書評・エドマンド・リーチ『文化とコミュニケーション』
2007年 02月 08日
リーチ,E/青木保訳 1981 『文化とコミュニケーション(Leach, E. 1976. Culture and communication: The logic by which symbols are connected An introduction to the use of structuralist analysis in social anthropology. Cambridge University Press.)』
今回は、写真ニュースはちょっとお休みして、写真撮影の合間にも気軽に読めて、かつ「文化」を学ぶ楽しさを教えてくれる奥深い一冊の本についてお知らせします。

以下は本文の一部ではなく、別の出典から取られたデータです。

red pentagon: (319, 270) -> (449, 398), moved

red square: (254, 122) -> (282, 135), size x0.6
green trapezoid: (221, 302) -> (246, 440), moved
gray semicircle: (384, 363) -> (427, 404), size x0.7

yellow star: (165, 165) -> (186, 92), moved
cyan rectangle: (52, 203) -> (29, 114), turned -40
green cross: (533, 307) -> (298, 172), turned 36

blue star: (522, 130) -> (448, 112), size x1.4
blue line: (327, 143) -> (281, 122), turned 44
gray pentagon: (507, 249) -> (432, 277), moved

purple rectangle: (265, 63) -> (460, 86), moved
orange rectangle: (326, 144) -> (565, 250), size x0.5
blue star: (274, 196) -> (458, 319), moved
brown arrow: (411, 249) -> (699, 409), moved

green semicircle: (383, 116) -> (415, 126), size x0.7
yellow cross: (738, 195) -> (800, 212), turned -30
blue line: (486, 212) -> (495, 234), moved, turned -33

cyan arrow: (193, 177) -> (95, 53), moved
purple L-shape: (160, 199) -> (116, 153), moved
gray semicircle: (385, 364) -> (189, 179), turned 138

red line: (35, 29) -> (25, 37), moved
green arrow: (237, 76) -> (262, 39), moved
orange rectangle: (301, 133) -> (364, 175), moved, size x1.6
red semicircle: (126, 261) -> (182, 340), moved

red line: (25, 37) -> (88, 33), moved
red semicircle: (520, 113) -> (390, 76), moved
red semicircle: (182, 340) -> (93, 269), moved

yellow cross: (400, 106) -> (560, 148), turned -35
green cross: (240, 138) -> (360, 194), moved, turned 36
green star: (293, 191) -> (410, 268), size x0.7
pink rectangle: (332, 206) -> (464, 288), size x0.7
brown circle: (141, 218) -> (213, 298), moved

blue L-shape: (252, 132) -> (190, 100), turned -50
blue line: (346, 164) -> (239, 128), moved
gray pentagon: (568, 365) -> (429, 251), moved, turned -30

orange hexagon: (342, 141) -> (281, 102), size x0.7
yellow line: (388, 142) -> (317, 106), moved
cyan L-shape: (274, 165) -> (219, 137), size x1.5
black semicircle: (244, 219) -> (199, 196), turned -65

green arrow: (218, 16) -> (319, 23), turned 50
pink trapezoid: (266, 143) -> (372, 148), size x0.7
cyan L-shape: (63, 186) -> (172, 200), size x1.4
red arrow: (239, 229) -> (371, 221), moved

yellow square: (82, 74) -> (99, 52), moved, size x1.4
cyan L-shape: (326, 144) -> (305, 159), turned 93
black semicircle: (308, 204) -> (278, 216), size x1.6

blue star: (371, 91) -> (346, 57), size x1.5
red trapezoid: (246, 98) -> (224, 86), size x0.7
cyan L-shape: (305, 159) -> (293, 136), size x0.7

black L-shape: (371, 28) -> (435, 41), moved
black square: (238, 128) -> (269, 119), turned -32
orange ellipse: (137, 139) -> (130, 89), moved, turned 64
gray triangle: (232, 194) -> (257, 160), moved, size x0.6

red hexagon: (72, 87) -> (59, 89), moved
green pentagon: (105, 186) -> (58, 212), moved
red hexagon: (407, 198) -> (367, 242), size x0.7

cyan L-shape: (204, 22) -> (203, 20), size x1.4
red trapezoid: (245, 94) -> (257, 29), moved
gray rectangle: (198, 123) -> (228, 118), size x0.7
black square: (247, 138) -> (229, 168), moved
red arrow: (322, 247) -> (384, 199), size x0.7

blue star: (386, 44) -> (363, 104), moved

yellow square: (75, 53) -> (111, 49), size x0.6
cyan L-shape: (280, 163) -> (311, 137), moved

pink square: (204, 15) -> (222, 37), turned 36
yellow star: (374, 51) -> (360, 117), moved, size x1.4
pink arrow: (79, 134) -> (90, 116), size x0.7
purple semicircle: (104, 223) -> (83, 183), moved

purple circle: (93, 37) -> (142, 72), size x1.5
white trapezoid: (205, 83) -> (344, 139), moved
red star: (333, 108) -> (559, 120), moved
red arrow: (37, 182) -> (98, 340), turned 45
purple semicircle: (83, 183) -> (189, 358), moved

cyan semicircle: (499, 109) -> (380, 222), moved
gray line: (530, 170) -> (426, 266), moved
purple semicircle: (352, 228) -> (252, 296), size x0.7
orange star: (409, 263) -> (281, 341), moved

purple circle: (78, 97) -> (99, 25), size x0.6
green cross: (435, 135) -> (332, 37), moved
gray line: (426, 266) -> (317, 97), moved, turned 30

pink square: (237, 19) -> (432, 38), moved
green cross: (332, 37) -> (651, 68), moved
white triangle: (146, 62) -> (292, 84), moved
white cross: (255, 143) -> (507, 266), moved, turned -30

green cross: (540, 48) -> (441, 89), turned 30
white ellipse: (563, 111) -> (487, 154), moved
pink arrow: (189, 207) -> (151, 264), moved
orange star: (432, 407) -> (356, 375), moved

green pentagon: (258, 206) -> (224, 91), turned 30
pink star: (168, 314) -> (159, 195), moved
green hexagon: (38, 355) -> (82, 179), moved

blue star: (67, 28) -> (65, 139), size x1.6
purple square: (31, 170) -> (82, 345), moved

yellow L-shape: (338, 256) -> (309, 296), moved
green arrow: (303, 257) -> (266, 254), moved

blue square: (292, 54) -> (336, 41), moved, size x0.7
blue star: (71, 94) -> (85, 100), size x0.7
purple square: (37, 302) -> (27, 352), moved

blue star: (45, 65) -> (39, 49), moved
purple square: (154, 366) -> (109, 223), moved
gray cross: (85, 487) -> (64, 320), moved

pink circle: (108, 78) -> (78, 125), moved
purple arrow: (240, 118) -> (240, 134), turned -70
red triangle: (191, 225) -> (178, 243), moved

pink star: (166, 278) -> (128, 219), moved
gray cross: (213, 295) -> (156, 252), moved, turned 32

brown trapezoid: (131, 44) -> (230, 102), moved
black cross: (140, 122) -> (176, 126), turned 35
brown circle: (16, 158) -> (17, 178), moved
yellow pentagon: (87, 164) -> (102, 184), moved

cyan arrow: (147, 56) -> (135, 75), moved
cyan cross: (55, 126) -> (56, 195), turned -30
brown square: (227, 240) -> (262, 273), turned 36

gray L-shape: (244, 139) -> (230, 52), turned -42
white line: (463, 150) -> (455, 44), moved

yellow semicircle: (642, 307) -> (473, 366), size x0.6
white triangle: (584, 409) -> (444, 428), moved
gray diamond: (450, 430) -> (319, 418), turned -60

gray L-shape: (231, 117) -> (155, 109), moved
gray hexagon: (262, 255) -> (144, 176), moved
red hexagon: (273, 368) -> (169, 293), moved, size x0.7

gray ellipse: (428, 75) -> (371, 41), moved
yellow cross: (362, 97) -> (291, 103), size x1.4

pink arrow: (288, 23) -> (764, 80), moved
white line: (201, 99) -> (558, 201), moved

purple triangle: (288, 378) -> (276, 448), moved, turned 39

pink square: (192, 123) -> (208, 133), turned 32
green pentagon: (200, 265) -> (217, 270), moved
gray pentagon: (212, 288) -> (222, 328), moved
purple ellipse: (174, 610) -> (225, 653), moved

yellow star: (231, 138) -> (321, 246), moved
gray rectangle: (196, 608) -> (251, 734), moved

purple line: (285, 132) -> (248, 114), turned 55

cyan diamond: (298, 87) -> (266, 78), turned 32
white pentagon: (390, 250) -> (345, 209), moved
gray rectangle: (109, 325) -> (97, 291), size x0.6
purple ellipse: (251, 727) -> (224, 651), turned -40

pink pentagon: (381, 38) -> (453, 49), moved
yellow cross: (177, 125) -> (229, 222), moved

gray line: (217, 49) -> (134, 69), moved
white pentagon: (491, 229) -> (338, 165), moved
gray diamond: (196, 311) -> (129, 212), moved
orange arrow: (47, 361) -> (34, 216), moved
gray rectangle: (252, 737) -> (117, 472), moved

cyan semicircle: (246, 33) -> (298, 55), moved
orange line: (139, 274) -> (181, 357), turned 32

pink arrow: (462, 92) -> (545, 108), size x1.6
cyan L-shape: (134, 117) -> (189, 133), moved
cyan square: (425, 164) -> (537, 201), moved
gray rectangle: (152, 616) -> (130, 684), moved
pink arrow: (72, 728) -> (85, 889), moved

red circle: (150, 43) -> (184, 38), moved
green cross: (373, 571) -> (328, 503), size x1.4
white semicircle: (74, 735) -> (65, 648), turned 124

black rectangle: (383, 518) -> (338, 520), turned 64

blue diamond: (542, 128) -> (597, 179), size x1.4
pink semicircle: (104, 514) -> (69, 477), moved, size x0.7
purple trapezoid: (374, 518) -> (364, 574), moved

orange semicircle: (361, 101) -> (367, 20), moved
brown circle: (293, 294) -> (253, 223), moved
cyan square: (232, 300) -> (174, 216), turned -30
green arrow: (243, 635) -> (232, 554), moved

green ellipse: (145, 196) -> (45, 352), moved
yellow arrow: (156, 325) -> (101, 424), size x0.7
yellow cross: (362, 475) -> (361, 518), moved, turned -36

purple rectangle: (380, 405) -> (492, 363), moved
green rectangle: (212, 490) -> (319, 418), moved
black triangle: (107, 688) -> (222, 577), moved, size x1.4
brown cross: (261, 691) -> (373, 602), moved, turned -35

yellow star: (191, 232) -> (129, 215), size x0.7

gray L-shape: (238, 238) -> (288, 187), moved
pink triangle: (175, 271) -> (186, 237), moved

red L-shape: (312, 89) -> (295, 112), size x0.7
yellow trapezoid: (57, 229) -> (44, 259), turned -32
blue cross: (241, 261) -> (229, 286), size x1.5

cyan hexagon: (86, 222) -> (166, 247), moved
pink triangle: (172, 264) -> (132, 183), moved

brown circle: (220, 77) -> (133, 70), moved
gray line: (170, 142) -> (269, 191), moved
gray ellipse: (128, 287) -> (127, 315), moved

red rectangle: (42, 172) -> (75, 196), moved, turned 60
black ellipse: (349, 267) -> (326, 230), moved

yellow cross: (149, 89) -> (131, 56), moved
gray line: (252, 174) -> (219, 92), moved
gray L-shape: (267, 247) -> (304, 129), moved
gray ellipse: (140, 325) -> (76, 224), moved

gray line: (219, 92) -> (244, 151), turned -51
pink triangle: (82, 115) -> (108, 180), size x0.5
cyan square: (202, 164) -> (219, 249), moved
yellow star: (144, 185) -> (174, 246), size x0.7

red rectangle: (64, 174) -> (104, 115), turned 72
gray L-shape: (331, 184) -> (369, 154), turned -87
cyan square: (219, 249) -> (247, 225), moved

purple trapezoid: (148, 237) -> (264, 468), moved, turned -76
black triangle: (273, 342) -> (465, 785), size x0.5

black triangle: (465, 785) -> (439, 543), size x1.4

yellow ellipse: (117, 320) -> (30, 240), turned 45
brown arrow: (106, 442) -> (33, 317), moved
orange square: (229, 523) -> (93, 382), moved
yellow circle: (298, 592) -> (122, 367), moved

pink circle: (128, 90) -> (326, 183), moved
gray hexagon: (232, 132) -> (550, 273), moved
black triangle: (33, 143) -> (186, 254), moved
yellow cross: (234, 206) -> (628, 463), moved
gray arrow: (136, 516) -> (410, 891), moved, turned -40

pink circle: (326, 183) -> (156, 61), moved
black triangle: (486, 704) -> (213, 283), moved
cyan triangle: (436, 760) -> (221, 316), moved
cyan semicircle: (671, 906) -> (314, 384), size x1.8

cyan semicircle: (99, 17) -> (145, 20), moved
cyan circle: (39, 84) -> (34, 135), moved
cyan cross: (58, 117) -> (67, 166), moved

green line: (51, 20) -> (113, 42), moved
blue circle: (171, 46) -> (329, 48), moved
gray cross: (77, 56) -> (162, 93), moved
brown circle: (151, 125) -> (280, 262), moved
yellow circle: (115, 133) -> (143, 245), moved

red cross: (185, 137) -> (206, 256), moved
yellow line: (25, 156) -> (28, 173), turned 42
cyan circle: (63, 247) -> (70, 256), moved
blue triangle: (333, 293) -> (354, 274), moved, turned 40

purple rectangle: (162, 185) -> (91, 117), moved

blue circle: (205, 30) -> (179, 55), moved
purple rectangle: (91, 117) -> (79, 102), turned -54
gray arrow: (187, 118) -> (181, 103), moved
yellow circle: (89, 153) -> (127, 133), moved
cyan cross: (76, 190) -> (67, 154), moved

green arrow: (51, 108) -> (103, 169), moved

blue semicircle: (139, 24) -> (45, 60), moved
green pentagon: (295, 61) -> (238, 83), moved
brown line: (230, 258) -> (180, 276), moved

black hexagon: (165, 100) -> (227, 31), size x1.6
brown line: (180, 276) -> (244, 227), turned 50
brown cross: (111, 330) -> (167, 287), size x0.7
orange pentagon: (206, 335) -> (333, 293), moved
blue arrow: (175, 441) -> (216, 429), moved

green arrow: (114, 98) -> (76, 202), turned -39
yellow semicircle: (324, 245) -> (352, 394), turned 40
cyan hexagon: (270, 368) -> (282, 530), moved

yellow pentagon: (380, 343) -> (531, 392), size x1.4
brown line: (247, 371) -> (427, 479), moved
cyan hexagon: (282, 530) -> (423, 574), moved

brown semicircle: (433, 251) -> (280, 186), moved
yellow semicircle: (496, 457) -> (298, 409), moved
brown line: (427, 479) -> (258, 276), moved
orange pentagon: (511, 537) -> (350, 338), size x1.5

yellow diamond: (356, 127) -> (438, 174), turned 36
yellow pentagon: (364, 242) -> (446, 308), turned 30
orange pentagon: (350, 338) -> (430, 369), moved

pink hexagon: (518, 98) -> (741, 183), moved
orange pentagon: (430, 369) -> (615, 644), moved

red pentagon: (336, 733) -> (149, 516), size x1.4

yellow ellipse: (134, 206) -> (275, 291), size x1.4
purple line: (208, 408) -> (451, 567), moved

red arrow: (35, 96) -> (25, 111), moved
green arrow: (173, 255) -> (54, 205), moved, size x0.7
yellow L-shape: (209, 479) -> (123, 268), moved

人は日常生活を送る中で、さまざまな手段を使って他の人との社会的な関係を築き上げたり、自分自身の意見や個性を表現しようとします。例えば学生やサラリーマンといった肩書は、自分が社会の中でどのような役割を果たしているかを相手に知らせることに大きな役割を果たします。あるいは成人式や結婚式といった儀式は、本人が人生の新しいステージを迎えたことを実感するために行われると同時に、周囲の人々に対して新しい門出をお知らせする機能があります。このように、人々が社会の中で生きる際に人とかかわり合いを持つことを、広い意味で「コミュニケーション」と呼びます。本書では、コミュニケーションがどのような形で行われるのか、そしてその背後にある構造や価値観は一体何かという人の営みに関する哲学的な課題に迫っています。英語の副題に書かれている通り、議論の土台は、「構造人類学」の論理に基づいています。こう書くと、非常に複雑かつ難解な学術書を予感させますが、リーチならではの非常に簡潔かつ要点を押さえた文章と、わかりやすい例えを用いることで、複雑な構造人類学の理論を楽しく学ぶことができます。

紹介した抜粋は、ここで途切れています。